Vordering van de officier van justitie
De officier van justitie heeft gevorderd dat de verdachte wordt veroordeeld tot een gevangenisstraf voor de duur van acht maanden, waarvan vier maanden voorwaardelijk en een proeftijd van drie jaren. Bij de formulering van de strafeis heeft de officier van justitie rekening gehouden met de proceshouding en het blanco strafblad van verdachte.
Standpunt van de verdediging
De raadsman heeft aangevoerd dat ten aanzien van het onder 1 ten laste gelegde geen sprake is van ‘vol opzet’. De raadsman stelt zich dan ook op het standpunt dat dit dient mee te wegen bij een strafoplegging. De raadsman heeft de rechtbank verzocht om bij de strafoplegging tevens rekening te houden met de proceshouding en het blanco strafblad van verdachte. De raadsman heeft betoogd dat, indien de rechtbank tot een bewezenverklaring van het onder 1 en 2 ten laste gelegde komt, de zaak moet worden afgedaan met een taakstraf voor de duur van 150 uren en een voorwaardelijke gevangenisstraf voor de duur van 10 maanden met een proeftijd van twee jaren.
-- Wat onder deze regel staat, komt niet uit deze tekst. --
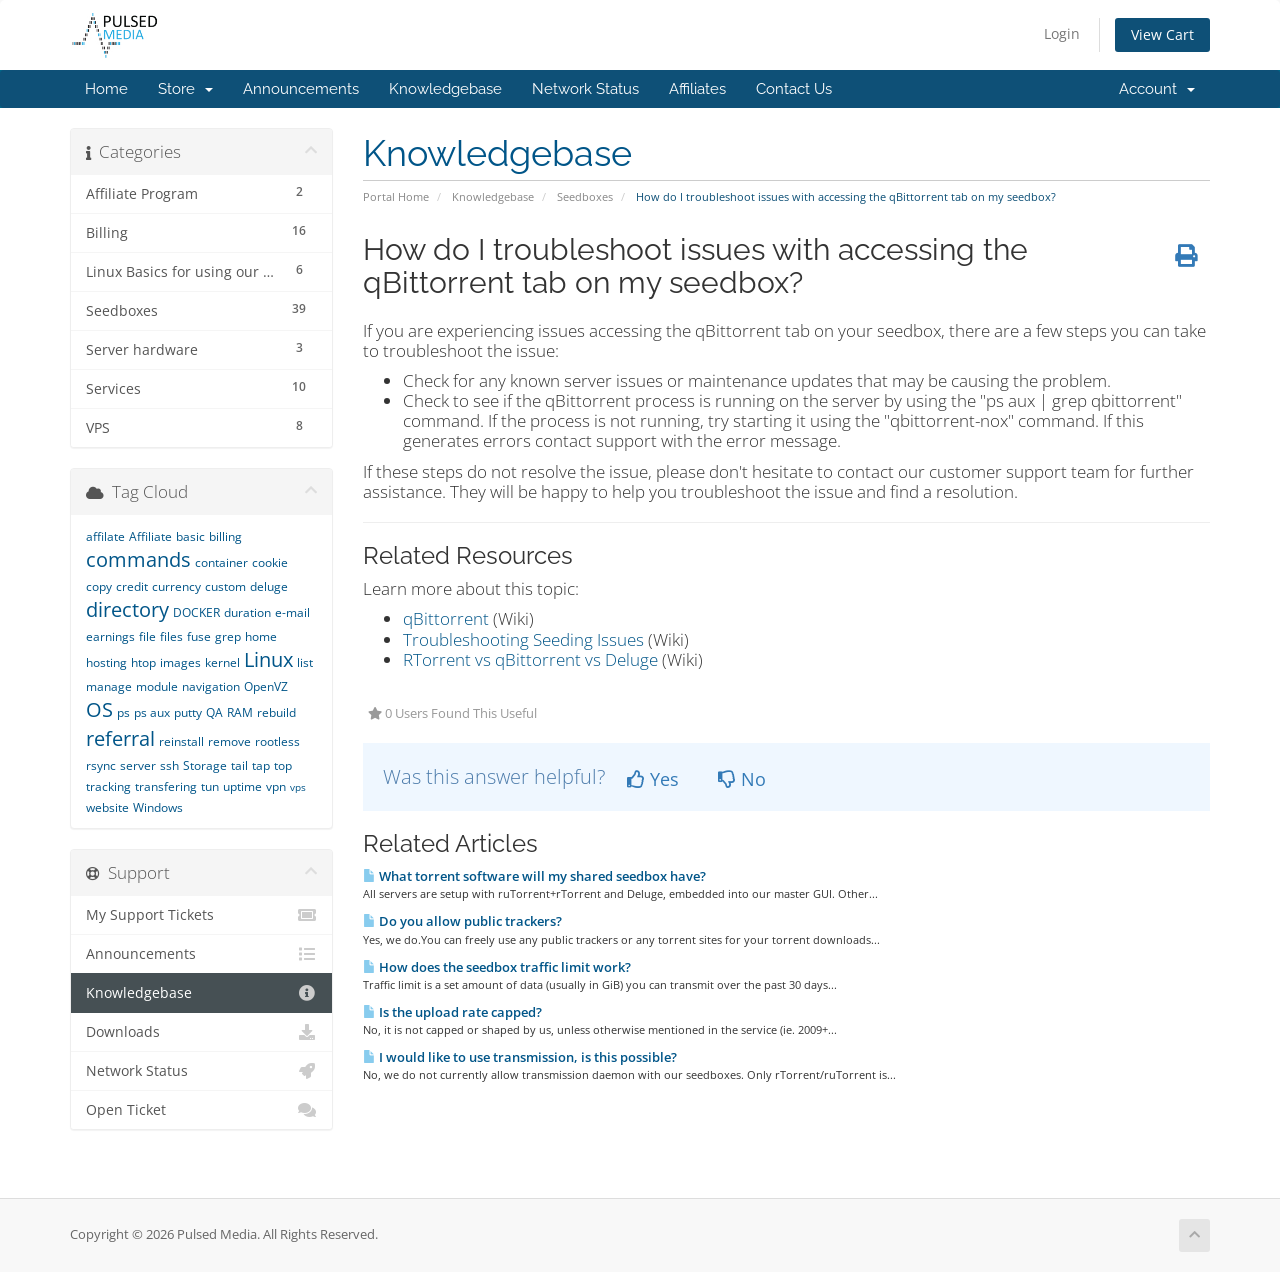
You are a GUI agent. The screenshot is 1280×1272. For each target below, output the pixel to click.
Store (185, 89)
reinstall (181, 741)
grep (228, 636)
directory (127, 609)
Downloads (201, 1032)
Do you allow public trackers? (462, 921)
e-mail (292, 612)
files (171, 636)
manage (109, 686)
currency (176, 586)
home (261, 636)
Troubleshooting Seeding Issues (523, 639)
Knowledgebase (445, 89)
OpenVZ (266, 686)
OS (99, 709)
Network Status (585, 89)
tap (261, 765)
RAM (240, 712)
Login (1062, 33)
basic (190, 536)
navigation (211, 686)
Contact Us (794, 89)
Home (106, 89)
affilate (105, 536)
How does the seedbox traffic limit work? (497, 967)
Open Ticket (201, 1110)
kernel (222, 662)
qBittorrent (446, 618)
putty (188, 712)
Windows (158, 807)
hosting (106, 662)
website (107, 807)
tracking (108, 786)
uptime (242, 786)
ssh (169, 765)
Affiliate (150, 536)
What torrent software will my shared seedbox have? (534, 876)
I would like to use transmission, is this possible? (520, 1057)
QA (214, 712)
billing (225, 536)
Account (1157, 89)
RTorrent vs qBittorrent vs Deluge (530, 659)
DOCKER (196, 612)
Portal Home (396, 196)
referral (120, 738)
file (147, 636)
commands (138, 559)
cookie (270, 562)
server (138, 765)
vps (298, 787)
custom (225, 586)
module (157, 686)
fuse (199, 636)
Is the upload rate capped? (452, 1012)
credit (132, 586)
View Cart (1162, 34)
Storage (205, 765)
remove (229, 741)
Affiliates (697, 89)
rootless (277, 741)
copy (99, 586)
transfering (166, 786)
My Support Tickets (201, 915)
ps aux (152, 712)
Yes (653, 779)
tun (210, 786)
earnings (110, 636)
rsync (101, 765)
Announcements (301, 89)
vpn (276, 786)
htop (143, 662)
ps (123, 712)
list (305, 662)
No (742, 779)
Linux (268, 659)
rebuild (276, 712)
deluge (269, 586)
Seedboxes (585, 196)
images (180, 662)
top (283, 765)
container (221, 562)
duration (247, 612)
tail (239, 765)
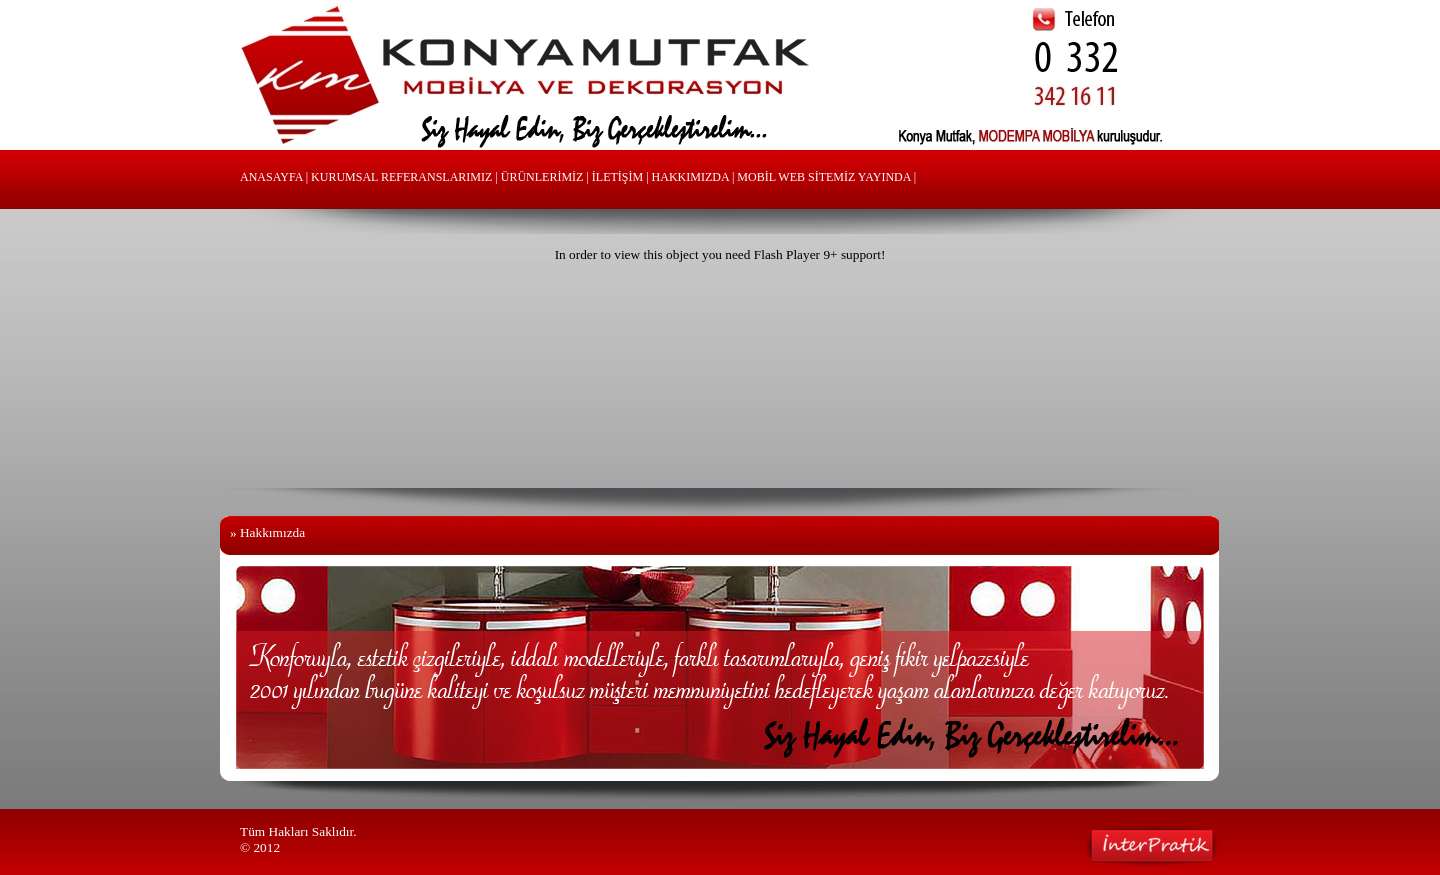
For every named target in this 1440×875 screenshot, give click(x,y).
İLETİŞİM (617, 177)
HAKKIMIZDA (690, 177)
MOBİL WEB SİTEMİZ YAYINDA (823, 177)
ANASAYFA (271, 177)
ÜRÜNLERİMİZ (542, 177)
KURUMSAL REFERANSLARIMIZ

Indien de rechtbank enkel tot een bewezenverklaring van het onder 2 ten laste gelegde komt, heeft de raadsman verzocht de voorgestelde taakstraf te matigen.
Oordeel van de rechtbank
Bij de bepaling van de straf heeft de rechtbank rekening gehouden met de aard en de ernst van het bewezen en strafbaar verklaarde, de omstandigheden waaronder dit is begaan, de persoon van verdachte zoals deze naar voren is gekomen uit het onderzoek ter terechtzitting, het uittreksel uit de justitiële documentatie, alsmede de vordering van de officier van justitie en het pleidooi van de verdediging.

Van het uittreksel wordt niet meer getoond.